_Records supplied:_
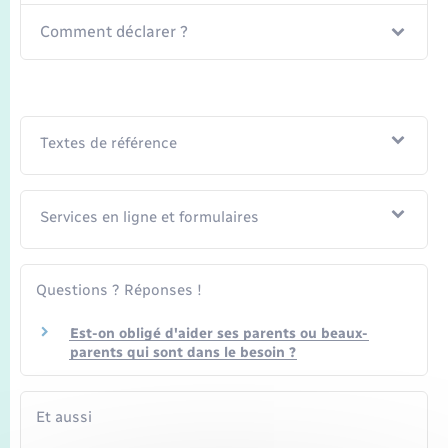
Seniors
Comment déclarer ?
Transports
Voirie et espace public
Textes de référence
Services en ligne et formulaires
Questions ? Réponses !
Est-on obligé d'aider ses parents ou beaux-
parents qui sont dans le besoin ?
Et aussi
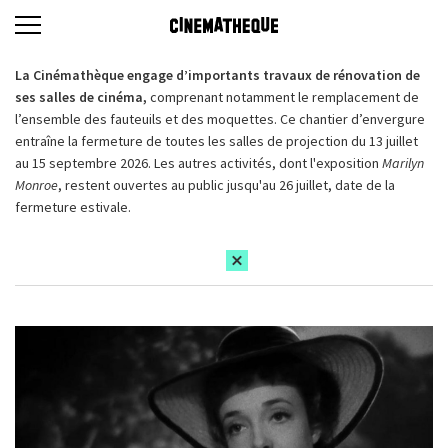
La Cinémathèque engage d’importants travaux de rénovation de
ses salles de cinéma,
comprenant notamment le remplacement de
l’ensemble des fauteuils et des moquettes. Ce chantier d’envergure
entraîne la fermeture de toutes les salles de projection du 13 juillet
au 15 septembre 2026. Les autres activités, dont l'exposition
Marilyn
Monroe
, restent ouvertes au public jusqu'au 26 juillet, date de la
fermeture estivale.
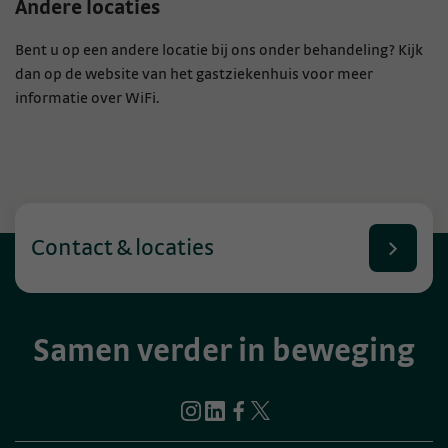
Andere locaties
Bent u op een andere locatie bij ons onder behandeling? Kijk
dan op de website van het gastziekenhuis voor meer
informatie over WiFi.
Contact & locaties
Samen verder in beweging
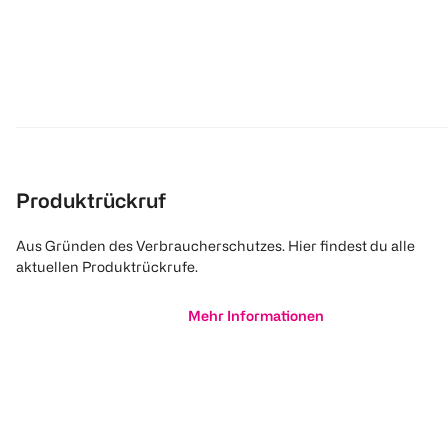
Produktrückruf
Aus Gründen des Verbraucherschutzes. Hier findest du alle
aktuellen Produktrückrufe.
Mehr Informationen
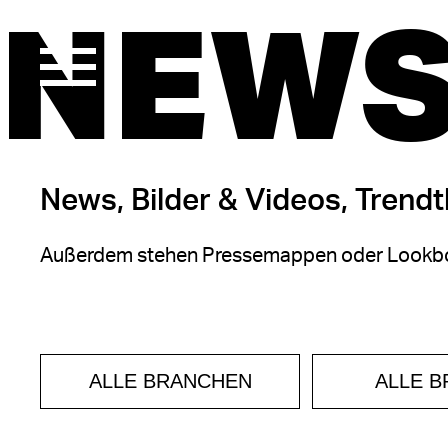
NEWS
News, Bilder & Videos, Trend
Außerdem stehen Pressemappen oder Lookbo
ALLE BRANCHEN
ALLE 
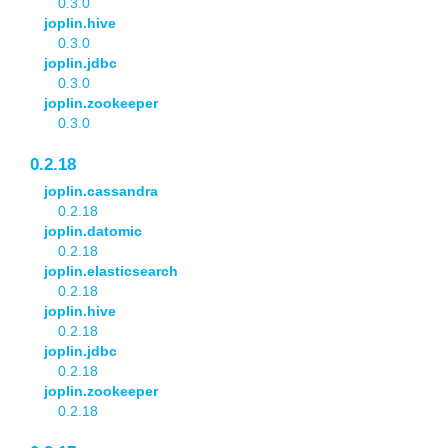
0.3.0
joplin.hive
0.3.0
joplin.jdbc
0.3.0
joplin.zookeeper
0.3.0
0.2.18
joplin.cassandra
0.2.18
joplin.datomic
0.2.18
joplin.elasticsearch
0.2.18
joplin.hive
0.2.18
joplin.jdbc
0.2.18
joplin.zookeeper
0.2.18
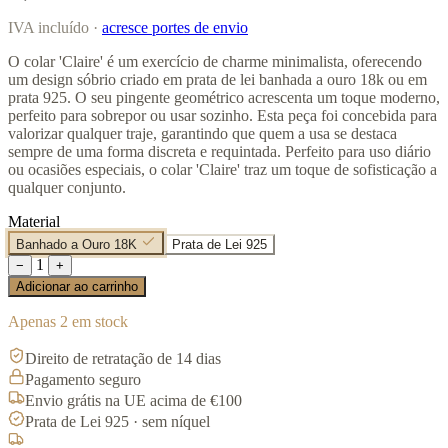
IVA incluído ·
acresce portes de envio
O colar 'Claire' é um exercício de charme minimalista, oferecendo
um design sóbrio criado em prata de lei banhada a ouro 18k ou em
prata 925. O seu pingente geométrico acrescenta um toque moderno,
perfeito para sobrepor ou usar sozinho. Esta peça foi concebida para
valorizar qualquer traje, garantindo que quem a usa se destaca
sempre de uma forma discreta e requintada. Perfeito para uso diário
ou ocasiões especiais, o colar 'Claire' traz um toque de sofisticação a
qualquer conjunto.
Material
Banhado a Ouro 18K
Prata de Lei 925
1
−
+
Adicionar ao carrinho
Apenas 2 em stock
Direito de retratação de 14 dias
Pagamento seguro
Envio grátis na UE acima de €100
Prata de Lei 925 · sem níquel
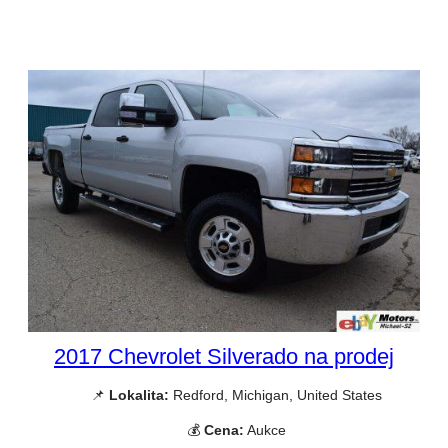
2017 Chevrolet Silverado na prodej
📌
Lokalita:
Redford, Michigan, United States
💰
Cena:
Aukce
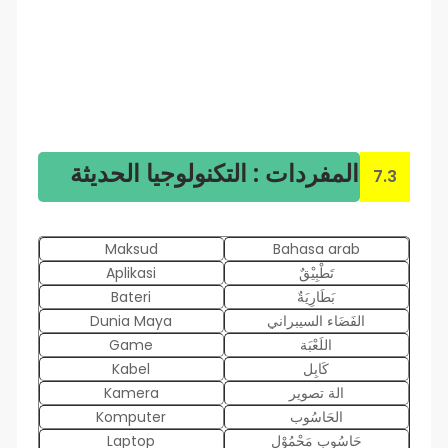
المفردات : التكنولوجيا الحديثة
7.3
Maksud
Bahasa arab
تَطْبِيْقٌ
Aplikasi
بَطَارِيَةٌ
Bateri
الفَضَاء السيبراني
Dunia Maya
اللَعْبَة
Game
كَابِل
Kabel
الة تصوير
Kamera
الحَاسُوب
Komputer
حَاسُوب مَحْمُوْل
Laptop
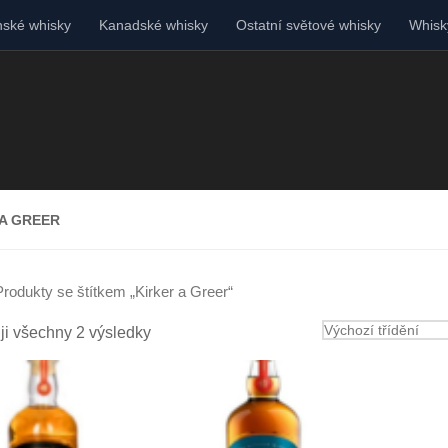
ské whisky
Kanadské whisky
Ostatní světové whisky
Whisky
 A GREER
Produkty se štítkem „Kirker a Greer“
ji všechny 2 výsledky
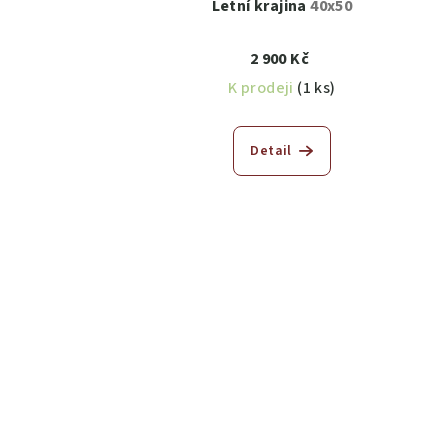
Letní krajina
40x50
2 900 Kč
K prodeji
(1 ks)
Detail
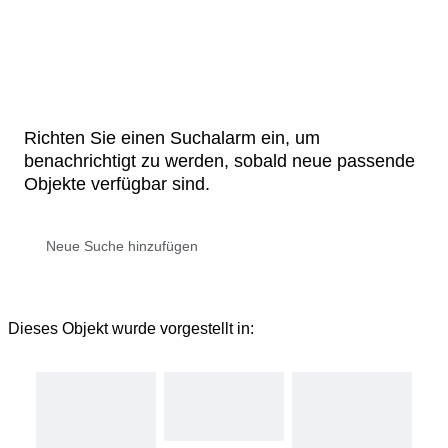
Richten Sie einen Suchalarm ein, um
benachrichtigt zu werden, sobald neue passende
Objekte verfügbar sind.
Dieses Objekt wurde vorgestellt in:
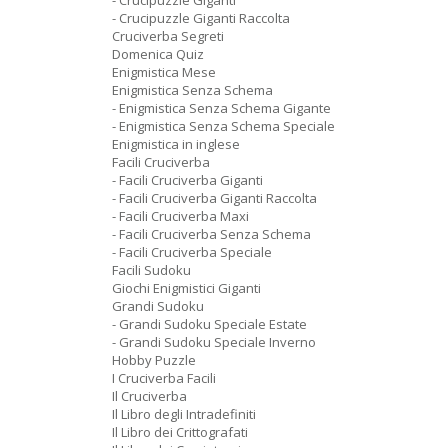
- Crucipuzzle Giganti
- Crucipuzzle Giganti Raccolta
Cruciverba Segreti
Domenica Quiz
Enigmistica Mese
Enigmistica Senza Schema
- Enigmistica Senza Schema Gigante
- Enigmistica Senza Schema Speciale
Enigmistica in inglese
Facili Cruciverba
- Facili Cruciverba Giganti
- Facili Cruciverba Giganti Raccolta
- Facili Cruciverba Maxi
- Facili Cruciverba Senza Schema
- Facili Cruciverba Speciale
Facili Sudoku
Giochi Enigmistici Giganti
Grandi Sudoku
- Grandi Sudoku Speciale Estate
- Grandi Sudoku Speciale Inverno
Hobby Puzzle
I Cruciverba Facili
Il Cruciverba
Il Libro degli Intradefiniti
Il Libro dei Crittografati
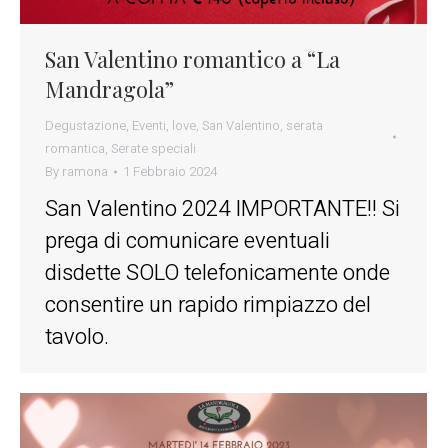
San Valentino romantico a “La
Mandragola”
Degustazione
,
Eventi
,
love
,
San Valentino
,
serata
romantica
,
Serate speciali
By
ramona
1 Febbraio 2024
San Valentino 2024 IMPORTANTE!! Si
prega di comunicare eventuali
disdette SOLO telefonicamente onde
consentire un rapido rimpiazzo del
tavolo.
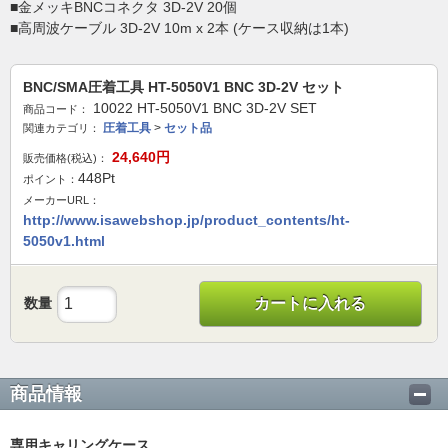
■金メッキBNCコネクタ 3D-2V 20個
■高周波ケーブル 3D-2V 10m x 2本 (ケース収納は1本)
BNC/SMA圧着工具 HT-5050V1 BNC 3D-2V セット
10022 HT-5050V1 BNC 3D-2V SET
商品コード：
圧着工具
>
セット品
関連カテゴリ：
24,640
円
販売価格(税込)：
448
Pt
ポイント：
メーカーURL：
http://www.isawebshop.jp/product_contents/ht-
5050v1.html
数量
カートに入れる
商品情報
専用キャリングケース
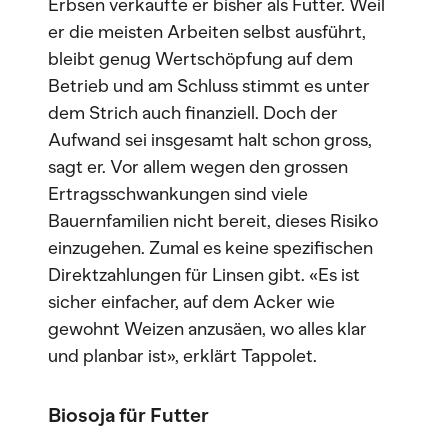
Erbsen verkaufte er bisher als Futter. Weil
er die meisten Arbeiten selbst ausführt,
bleibt genug Wertschöpfung auf dem
Betrieb und am Schluss stimmt es unter
dem Strich auch finanziell. Doch der
Aufwand sei insgesamt halt schon gross,
sagt er. Vor allem wegen den grossen
Ertragsschwankungen sind viele
Bauernfamilien nicht bereit, dieses Risiko
einzugehen. Zumal es keine spezifischen
Direktzahlungen für Linsen gibt. «Es ist
sicher einfacher, auf dem Acker wie
gewohnt Weizen anzusäen, wo alles klar
und planbar ist», erklärt Tappolet.
Biosoja für Futter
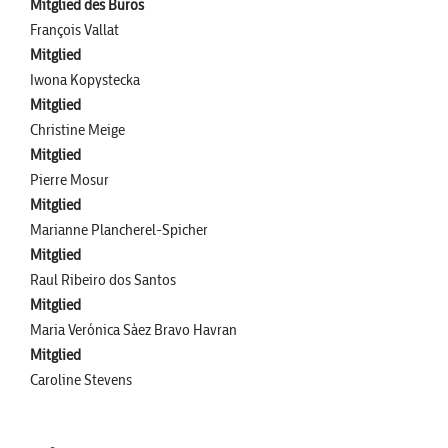
Mitglied des Büros
François Vallat
Mitglied
Iwona Kopystecka
Mitglied
Christine Meige
Mitglied
Pierre Mosur
Mitglied
Marianne Plancherel-Spicher
Mitglied
Raul Ribeiro dos Santos
Mitglied
Maria Verónica Sàez Bravo Havran
Mitglied
Caroline Stevens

_Problem to work on:_
Could you copy the lines above exactly and skip the images?

_Worked solution:_
Seniors
Comment déclarer ?
Transports
Voirie et espace public
Textes de référence
Services en ligne et formulaires
Questions ? Réponses !
Est-on obligé d'aider ses parents ou beaux-
parents qui sont dans le besoin ?
Et aussi
La Cinémathèque engage d’importants travaux de rénovation de
ses salles de cinéma,
comprenant notamment le remplacement de
l’ensemble des fauteuils et des moquettes. Ce chantier d’envergure
entraîne la fermeture de toutes les salles de projection du 13 juillet
au 15 septembre 2026. Les autres activités, dont l'exposition
Marilyn
Monroe
, restent ouvertes au public jusqu'au 26 juillet, date de la
fermeture estivale.
Andere locaties
Bent u op een andere locatie bij ons onder behandeling? Kijk
dan op de website van het gastziekenhuis voor meer
informatie over WiFi.
Contact & locaties
Samen verder in beweging
Produktrückruf
Aus Gründen des Verbraucherschutzes. Hier findest du alle
aktuellen Produktrückrufe.
Mehr Informationen
NEWS
News, Bilder & Videos, Trend
Außerdem stehen Pressemappen oder Lookbo
ALLE BRANCHEN
ALLE 
0.3.0
joplin.hive
0.3.0
joplin.jdbc
0.3.0
joplin.zookeeper
0.3.0
0.2.18
joplin.cassandra
0.2.18
joplin.datomic
0.2.18
joplin.elasticsearch
0.2.18
joplin.hive
0.2.18
joplin.jdbc
0.2.18
joplin.zookeeper
0.2.18
IVA incluído ·
acresce portes de envio
O colar 'Claire' é um exercício de charme minimalista, oferecendo
um design sóbrio criado em prata de lei banhada a ouro 18k ou em
prata 925. O seu pingente geométrico acrescenta um toque moderno,
perfeito para sobrepor ou usar sozinho. Esta peça foi concebida para
valorizar qualquer traje, garantindo que quem a usa se destaca
sempre de uma forma discreta e requintada. Perfeito para uso diário
ou ocasiões especiais, o colar 'Claire' traz um toque de sofisticação a
qualquer conjunto.
Material
Banhado a Ouro 18K
Prata de Lei 925
1
−
+
Adicionar ao carrinho
Apenas 2 em stock
Direito de retratação de 14 dias
Pagamento seguro
Envio grátis na UE acima de €100
Prata de Lei 925 · sem níquel
2017 Chevrolet Silverado na prodej
📌
Lokalita:
Redford, Michigan, United States
💰
Cena:
Aukce
المفردات : التكنولوجيا الحديثة
7.3
Maksud
Bahasa arab
تَطْبِيْقٌ
Aplikasi
بَطَارِيَةٌ
Bateri
الفَضَاء السيبراني
Dunia Maya
اللَعْبَة
Game
كَابِل
Kabel
الة تصوير
Kamera
الحَاسُوب
Komputer
حَاسُوب مَحْمُوْل
Laptop
ské whisky
Kanadské whisky
Ostatní světové whisky
Whisky
 A GREER
Produkty se štítkem „Kirker a Greer“
ji všechny 2 výsledky
Letní krajina
40x50
2 900 Kč
K prodeji
(1 ks)
Detail
Richten Sie einen Suchalarm ein, um
benachrichtigt zu werden, sobald neue passende
Objekte verfügbar sind.
Dieses Objekt wurde vorgestellt in:
- Crucipuzzle Giganti
- Crucipuzzle Giganti Raccolta
Cruciverba Segreti
Domenica Quiz
Enigmistica Mese
Enigmistica Senza Schema
- Enigmistica Senza Schema Gigante
- Enigmistica Senza Schema Speciale
Enigmistica in inglese
Facili Cruciverba
- Facili Cruciverba Giganti
- Facili Cruciverba Giganti Raccolta
- Facili Cruciverba Maxi
- Facili Cruciverba Senza Schema
- Facili Cruciverba Speciale
Facili Sudoku
Giochi Enigmistici Giganti
Grandi Sudoku
- Grandi Sudoku Speciale Estate
- Grandi Sudoku Speciale Inverno
Hobby Puzzle
I Cruciverba Facili
Il Cruciverba
Il Libro degli Intradefiniti
Il Libro dei Crittografati
San Valentino romantico a “La
Mandragola”
Degustazione
,
Eventi
,
love
,
San Valentino
,
serata
romantica
,
Serate speciali
By
ramona
1 Febbraio 2024
San Valentino 2024 IMPORTANTE!! Si
prega di comunicare eventuali
disdette SOLO telefonicamente onde
consentire un rapido rimpiazzo del
tavolo.
■金メッキBNCコネクタ 3D-2V 20個
■高周波ケーブル 3D-2V 10m x 2本 (ケース収納は1本)
BNC/SMA圧着工具 HT-5050V1 BNC 3D-2V セット
10022 HT-5050V1 BNC 3D-2V SET
商品コード：
圧着工具
>
セット品
関連カテゴリ：
24,640
円
販売価格(税込)：
448
Pt
ポイント：
メーカーURL：
http://www.isawebshop.jp/product_contents/ht-
5050v1.html
数量
カートに入れる
商品情報
専用キャリングケース
Erbsen verkaufte er bisher als Futter. Weil
er die meisten Arbeiten selbst ausführt,
bleibt genug Wertschöpfung auf dem
Betrieb und am Schluss stimmt es unter
dem Strich auch finanziell. Doch der
Aufwand sei insgesamt halt schon gross,
sagt er. Vor allem wegen den grossen
Ertragsschwankungen sind viele
Bauernfamilien nicht bereit, dieses Risiko
einzugehen. Zumal es keine spezifischen
Direktzahlungen für Linsen gibt. «Es ist
sicher einfacher, auf dem Acker wie
gewohnt Weizen anzusäen, wo alles klar
und planbar ist», erklärt Tappolet.
Biosoja für Futter
Mitglied des Büros
François Vallat
Mitglied
Iwona Kopystecka
Mitglied
Christine Meige
Mitglied
Pierre Mosur
Mitglied
Marianne Plancherel-Spicher
Mitglied
Raul Ribeiro dos Santos
Mitglied
Maria Verónica Sàez Bravo Havran
Mitglied
Caroline Stevens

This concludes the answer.